● What you will do
I'd like the data below restated word for word, with the pictures left out.

___ Records for the exercise ___

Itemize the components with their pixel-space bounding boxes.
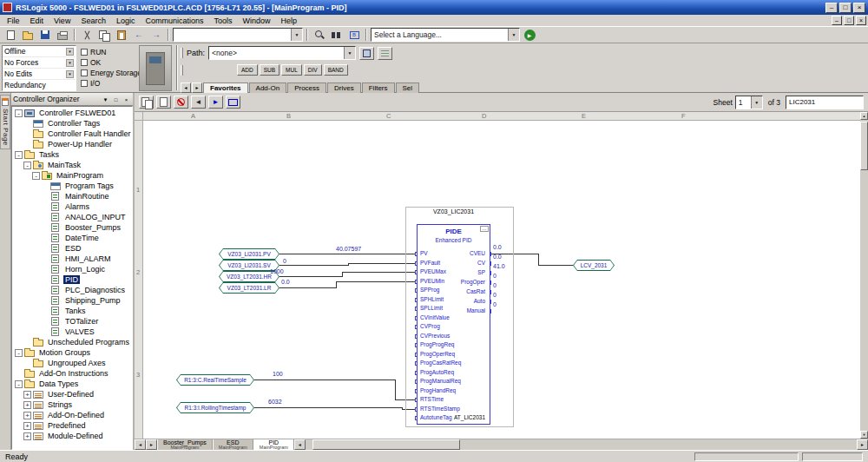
instruction-add-button[interactable]: ADD [237, 64, 258, 76]
pide-block-tag[interactable]: VZ03_LIC2031 [417, 208, 490, 214]
new-file-button[interactable] [3, 28, 18, 42]
tree-item-shipping-pump[interactable]: Shipping_Pump [12, 295, 132, 306]
print-button[interactable] [55, 28, 70, 42]
open-button[interactable] [20, 28, 36, 42]
paste-button[interactable] [114, 28, 129, 42]
chevron-down-icon[interactable]: ▼ [508, 29, 519, 41]
menu-communications[interactable]: Communications [140, 16, 208, 26]
verify-button[interactable]: B [346, 28, 362, 42]
redo-button[interactable]: → [148, 28, 164, 42]
tree-item-esd[interactable]: ESD [12, 243, 132, 254]
tree-item-predefined[interactable]: +Predefined [12, 420, 132, 431]
tree-item-totalizer[interactable]: TOTalizer [12, 316, 132, 327]
chevron-down-icon[interactable]: ▼ [66, 70, 74, 78]
organizer-close-button[interactable]: × [122, 95, 131, 104]
sheet-select[interactable]: 1 ▼ [735, 96, 763, 109]
toolbar-grip[interactable] [181, 48, 183, 58]
collapse-icon[interactable]: - [15, 380, 23, 388]
chevron-down-icon[interactable]: ▼ [66, 59, 74, 67]
chevron-down-icon[interactable]: ▼ [344, 47, 355, 59]
iref-r1-3-i-rollingtimestamp[interactable]: R1:3:I.RollingTimestamp [176, 402, 254, 413]
tree-item-datetime[interactable]: DateTime [12, 233, 132, 243]
collapse-icon[interactable]: - [15, 109, 23, 117]
fbd-canvas[interactable]: VZ03_LIC2031 PIDE Enhanced PID ... LCV_2… [143, 121, 860, 439]
chevron-down-icon[interactable]: ▼ [66, 48, 74, 56]
expand-icon[interactable]: + [23, 422, 31, 430]
tree-item-horn-logic[interactable]: Horn_Logic [12, 264, 132, 274]
collapse-icon[interactable]: - [32, 172, 40, 180]
close-button[interactable]: × [853, 3, 865, 13]
tag-combobox[interactable]: ▼ [173, 28, 303, 42]
cut-button[interactable] [79, 28, 95, 42]
organizer-pin-button[interactable]: □ [111, 95, 121, 104]
menu-view[interactable]: View [49, 16, 76, 26]
instruction-tab-drives[interactable]: Drives [327, 82, 361, 93]
scroll-up-icon[interactable]: ▲ [860, 112, 868, 120]
expand-icon[interactable]: + [23, 391, 31, 399]
new-sheet-button[interactable] [156, 96, 171, 109]
checkbox-energy-storage[interactable] [81, 69, 88, 76]
menu-logic[interactable]: Logic [111, 16, 141, 26]
menu-file[interactable]: File [2, 16, 25, 26]
menu-edit[interactable]: Edit [25, 16, 49, 26]
chevron-down-icon[interactable]: ▼ [291, 29, 302, 41]
path-settings-button[interactable] [378, 47, 392, 60]
mdi-restore-button[interactable]: □ [844, 16, 854, 25]
toolbar-grip[interactable] [181, 65, 183, 76]
iref-vz03-li2031-pv[interactable]: VZ03_LI2031.PV [219, 248, 279, 260]
status-row-no-edits[interactable]: No Edits▼ [3, 69, 76, 80]
tree-item-maintask[interactable]: -MainTask [12, 160, 132, 170]
instruction-div-button[interactable]: DIV [304, 64, 322, 76]
tree-item-power-up-handler[interactable]: Power-Up Handler [12, 139, 132, 149]
iref-r1-3-c-realtimesample[interactable]: R1:3:C.RealTimeSample [176, 374, 254, 386]
delete-sheet-button[interactable] [174, 96, 188, 109]
checkbox-ok[interactable] [81, 59, 88, 66]
checkbox-run[interactable] [81, 49, 88, 56]
instruction-tab-process[interactable]: Process [287, 82, 326, 93]
zoom-region-button[interactable] [226, 96, 240, 109]
tree-item-alarms[interactable]: Alarms [12, 201, 132, 212]
status-row-offline[interactable]: Offline▼ [3, 46, 76, 57]
tree-item-valves[interactable]: VALVES [12, 327, 132, 337]
instruction-mul-button[interactable]: MUL [281, 64, 302, 76]
block-properties-button[interactable]: ... [480, 226, 489, 232]
status-row-no-forces[interactable]: No Forces▼ [3, 57, 76, 69]
fbd-horizontal-scrollbar[interactable]: ◄ ► [294, 439, 868, 450]
tree-item-add-on-defined[interactable]: +Add-On-Defined [12, 410, 132, 420]
routine-tabs-scroll-right[interactable]: ► [146, 439, 157, 450]
routine-tab-pid[interactable]: PIDMainProgram [253, 439, 294, 450]
search-button[interactable] [312, 28, 327, 42]
tree-item-booster-pumps[interactable]: Booster_Pumps [12, 222, 132, 233]
who-active-button[interactable] [359, 47, 374, 60]
scroll-right-icon[interactable]: ► [857, 439, 868, 450]
tree-item-plc-diagnostics[interactable]: PLC_Diagnostics [12, 285, 132, 295]
next-sheet-button[interactable]: ► [208, 96, 223, 109]
copy-button[interactable] [96, 28, 112, 42]
scroll-left-icon[interactable]: ◄ [294, 439, 306, 450]
iref-vz03-lt2031-lr[interactable]: VZ03_LT2031.LR [219, 282, 279, 294]
instruction-tab-filters[interactable]: Filters [362, 82, 395, 93]
checkbox-i-o[interactable] [81, 80, 88, 87]
instruction-tab-favorites[interactable]: Favorites [203, 82, 248, 93]
collapse-icon[interactable]: - [15, 151, 23, 159]
instruction-tabs-scroll-left[interactable]: ◄ [181, 82, 191, 93]
tree-item-add-on-instructions[interactable]: Add-On Instructions [12, 368, 132, 379]
tree-item-controller-fault-handler[interactable]: Controller Fault Handler [12, 129, 132, 139]
vertical-scroll-thumb[interactable] [860, 122, 868, 170]
tree-item-pid[interactable]: PID [12, 274, 132, 285]
tree-item-unscheduled-programs[interactable]: Unscheduled Programs [12, 337, 132, 347]
horizontal-scroll-thumb[interactable] [312, 439, 460, 450]
expand-icon[interactable]: + [23, 401, 31, 409]
mdi-minimize-button[interactable]: – [832, 16, 842, 25]
mdi-close-button[interactable]: × [856, 16, 866, 25]
scroll-down-icon[interactable]: ▼ [860, 431, 868, 439]
tree-item-motion-groups[interactable]: -Motion Groups [12, 347, 132, 358]
menu-tools[interactable]: Tools [208, 16, 237, 26]
start-page-tab[interactable]: Start Page [0, 95, 10, 149]
routine-tab-booster-pumps[interactable]: Booster_PumpsMainProgram [157, 439, 213, 450]
save-button[interactable] [37, 28, 53, 42]
instruction-tab-add-on[interactable]: Add-On [249, 82, 287, 93]
chevron-down-icon[interactable]: ▼ [751, 96, 762, 109]
instruction-tabs-scroll-right[interactable]: ► [192, 82, 202, 93]
routine-tabs-scroll-left[interactable]: ◄ [135, 439, 146, 450]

___

● Output below
Itemize the components with their pixel-space bounding boxes.
instruction-add-button[interactable]: ADD [237, 64, 258, 76]
pide-block-tag[interactable]: VZ03_LIC2031 [417, 208, 490, 214]
new-file-button[interactable] [3, 28, 18, 42]
tree-item-shipping-pump[interactable]: Shipping_Pump [12, 295, 132, 306]
print-button[interactable] [55, 28, 70, 42]
open-button[interactable] [20, 28, 36, 42]
paste-button[interactable] [114, 28, 129, 42]
chevron-down-icon[interactable]: ▼ [508, 29, 519, 41]
menu-communications[interactable]: Communications [140, 16, 208, 26]
verify-button[interactable]: B [346, 28, 362, 42]
redo-button[interactable]: → [148, 28, 164, 42]
tree-item-esd[interactable]: ESD [12, 243, 132, 254]
tree-item-predefined[interactable]: +Predefined [12, 420, 132, 431]
tree-item-totalizer[interactable]: TOTalizer [12, 316, 132, 327]
chevron-down-icon[interactable]: ▼ [66, 70, 74, 78]
organizer-close-button[interactable]: × [122, 95, 131, 104]
sheet-select[interactable]: 1 ▼ [735, 96, 763, 109]
toolbar-grip[interactable] [181, 48, 183, 58]
collapse-icon[interactable]: - [15, 380, 23, 388]
chevron-down-icon[interactable]: ▼ [66, 59, 74, 67]
chevron-down-icon[interactable]: ▼ [344, 47, 355, 59]
iref-r1-3-i-rollingtimestamp[interactable]: R1:3:I.RollingTimestamp [176, 402, 254, 413]
tree-item-datetime[interactable]: DateTime [12, 233, 132, 243]
collapse-icon[interactable]: - [15, 109, 23, 117]
fbd-canvas[interactable]: VZ03_LIC2031 PIDE Enhanced PID ... LCV_2… [143, 121, 860, 439]
chevron-down-icon[interactable]: ▼ [66, 48, 74, 56]
expand-icon[interactable]: + [23, 422, 31, 430]
tree-item-horn-logic[interactable]: Horn_Logic [12, 264, 132, 274]
collapse-icon[interactable]: - [32, 172, 40, 180]
close-button[interactable]: × [853, 3, 865, 13]
tag-combobox[interactable]: ▼ [173, 28, 303, 42]
cut-button[interactable] [79, 28, 95, 42]
organizer-pin-button[interactable]: □ [111, 95, 121, 104]
menu-view[interactable]: View [49, 16, 76, 26]
instruction-tab-drives[interactable]: Drives [327, 82, 361, 93]
scroll-up-icon[interactable]: ▲ [860, 112, 868, 120]
expand-icon[interactable]: + [23, 391, 31, 399]
new-sheet-button[interactable] [156, 96, 171, 109]
checkbox-energy-storage[interactable] [81, 69, 88, 76]
menu-logic[interactable]: Logic [111, 16, 141, 26]
menu-file[interactable]: File [2, 16, 25, 26]
menu-edit[interactable]: Edit [25, 16, 49, 26]
chevron-down-icon[interactable]: ▼ [291, 29, 302, 41]
path-settings-button[interactable] [378, 47, 392, 60]
mdi-restore-button[interactable]: □ [844, 16, 854, 25]
toolbar-grip[interactable] [181, 65, 183, 76]
iref-vz03-li2031-pv[interactable]: VZ03_LI2031.PV [219, 248, 279, 260]
status-row-no-edits[interactable]: No Edits▼ [3, 69, 76, 80]
tree-item-maintask[interactable]: -MainTask [12, 160, 132, 170]
instruction-div-button[interactable]: DIV [304, 64, 322, 76]
tree-item-power-up-handler[interactable]: Power-Up Handler [12, 139, 132, 149]
iref-r1-3-c-realtimesample[interactable]: R1:3:C.RealTimeSample [176, 374, 254, 386]
delete-sheet-button[interactable] [174, 96, 188, 109]
checkbox-ok[interactable] [81, 59, 88, 66]
checkbox-run[interactable] [81, 49, 88, 56]
instruction-tab-process[interactable]: Process [287, 82, 326, 93]
zoom-region-button[interactable] [226, 96, 240, 109]
tree-item-alarms[interactable]: Alarms [12, 201, 132, 212]
status-row-offline[interactable]: Offline▼ [3, 46, 76, 57]
tree-item-valves[interactable]: VALVES [12, 327, 132, 337]
instruction-mul-button[interactable]: MUL [281, 64, 302, 76]
block-properties-button[interactable]: ... [480, 226, 489, 232]
status-row-no-forces[interactable]: No Forces▼ [3, 57, 76, 69]
fbd-horizontal-scrollbar[interactable]: ◄ ► [294, 439, 868, 450]
tree-item-add-on-defined[interactable]: +Add-On-Defined [12, 410, 132, 420]
routine-tabs-scroll-right[interactable]: ► [146, 439, 157, 450]
routine-tab-pid[interactable]: PIDMainProgram [253, 439, 294, 450]
search-button[interactable] [312, 28, 327, 42]
tree-item-booster-pumps[interactable]: Booster_Pumps [12, 222, 132, 233]
who-active-button[interactable] [359, 47, 374, 60]
scroll-right-icon[interactable]: ► [857, 439, 868, 450]
tree-item-plc-diagnostics[interactable]: PLC_Diagnostics [12, 285, 132, 295]
next-sheet-button[interactable]: ► [208, 96, 223, 109]
copy-button[interactable] [96, 28, 112, 42]
scroll-left-icon[interactable]: ◄ [294, 439, 306, 450]
iref-vz03-lt2031-lr[interactable]: VZ03_LT2031.LR [219, 282, 279, 294]
instruction-tab-filters[interactable]: Filters [362, 82, 395, 93]
checkbox-i-o[interactable] [81, 80, 88, 87]
instruction-tab-favorites[interactable]: Favorites [203, 82, 248, 93]
collapse-icon[interactable]: - [15, 151, 23, 159]
instruction-tabs-scroll-left[interactable]: ◄ [181, 82, 191, 93]
tree-item-add-on-instructions[interactable]: Add-On Instructions [12, 368, 132, 379]
tree-item-controller-fault-handler[interactable]: Controller Fault Handler [12, 129, 132, 139]
vertical-scroll-thumb[interactable] [860, 122, 868, 170]
tree-item-pid[interactable]: PID [12, 274, 132, 285]
tree-item-unscheduled-programs[interactable]: Unscheduled Programs [12, 337, 132, 347]
horizontal-scroll-thumb[interactable] [312, 439, 460, 450]
expand-icon[interactable]: + [23, 401, 31, 409]
mdi-minimize-button[interactable]: – [832, 16, 842, 25]
mdi-close-button[interactable]: × [856, 16, 866, 25]
scroll-down-icon[interactable]: ▼ [860, 431, 868, 439]
tree-item-motion-groups[interactable]: -Motion Groups [12, 347, 132, 358]
menu-tools[interactable]: Tools [208, 16, 237, 26]
start-page-tab[interactable]: Start Page [0, 95, 10, 149]
routine-tab-booster-pumps[interactable]: Booster_PumpsMainProgram [157, 439, 213, 450]
save-button[interactable] [37, 28, 53, 42]
instruction-tab-add-on[interactable]: Add-On [249, 82, 287, 93]
chevron-down-icon[interactable]: ▼ [751, 96, 762, 109]
instruction-tabs-scroll-right[interactable]: ► [192, 82, 202, 93]
routine-tabs-scroll-left[interactable]: ◄ [135, 439, 146, 450]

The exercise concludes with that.